The line with "תזונת ילדים" and each line following it, up to the final line of the data, should be set down exactly; pictures stay out.

Saved data entries:
▬▬▬▬▬▬

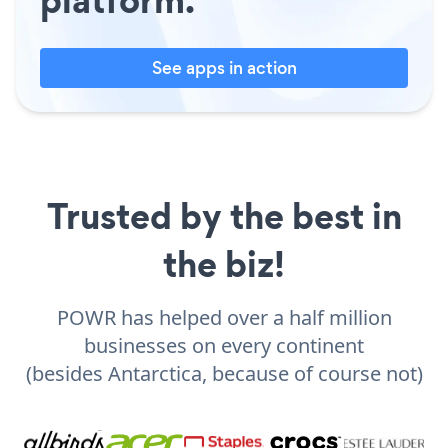
platform.
See apps in action
Trusted by the best in
the biz!
POWR has helped over a half million
businesses on every continent
(besides Antarctica, because of course not)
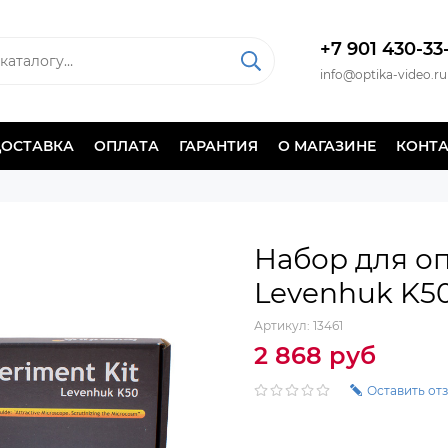
+7 901 430-33
info@optika-video.ru
ДОСТАВКА
ОПЛАТА
ГАРАНТИЯ
О МАГАЗИНЕ
КОНТ
Набор для о
Levenhuk K5
Артикул:
13461
2 868 руб
Оставить от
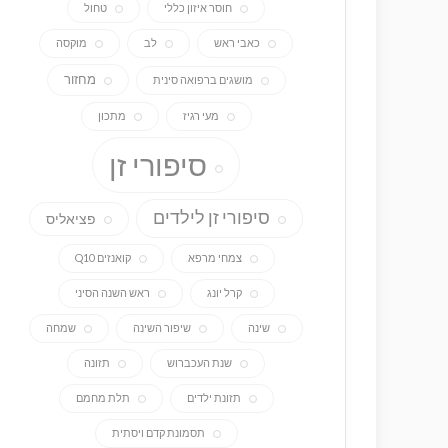
חוסר איזון כללי
טחול
כאבי ראש
לב
מוקסה
מחזור
מושגים ברפואה סינית
מעי רגיז
מתכון
סיפורי זן
סיפורי זן לילדים
פציאליס
צמחי מרפא
קואנזים Q10
קרל יונג
ראש השנה הסיני
שינה
שיפור השינה
שמחה
שנת העכברוש
תזונה
תזונת ילדים
תלת מחמם
תסמונת קדם ויסתית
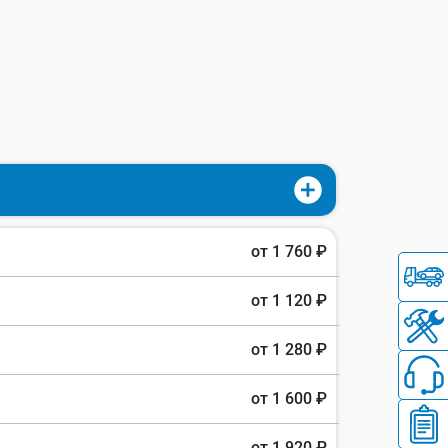
от 1 760 ₽
от 1 120 ₽
от 1 280 ₽
от 1 600 ₽
от 1 920 ₽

▬▬▬▬▬▬

**EXERCISE RESULT**
תזונת ילדים
תלת מחמם
תסמונת קדם ויסתית
от 1 760 ₽
от 1 120 ₽
от 1 280 ₽
от 1 600 ₽
от 1 920 ₽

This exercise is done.